**How to complete this task**
If a record holds a picture, drop the picture and repeat everything else word for word.

**Material shown**
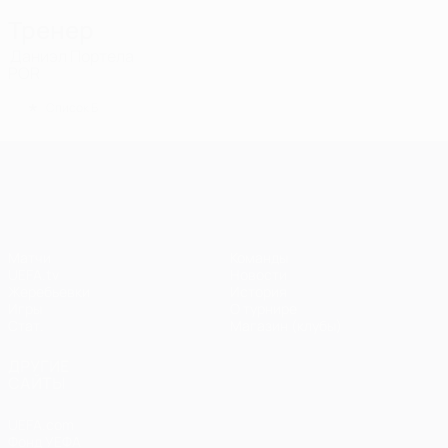
Тренер
Даниэл Портела
POR
*
Список Б
Лига чемпионов УЕФА
Матчи
Команды
UEFA.tv
Новости
Жеребьевки
История
Игры
О турнире
Стат.
Магазин (клубы)
ДРУГИЕ
САЙТЫ
UEFA.com
Фонд УЕФА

**Response below**
Тренер
Даниэл Портела
POR
*
Список Б
Лига чемпионов УЕФА
Матчи
Команды
UEFA.tv
Новости
Жеребьевки
История
Игры
О турнире
Стат.
Магазин (клубы)
ДРУГИЕ
САЙТЫ
UEFA.com
Фонд УЕФА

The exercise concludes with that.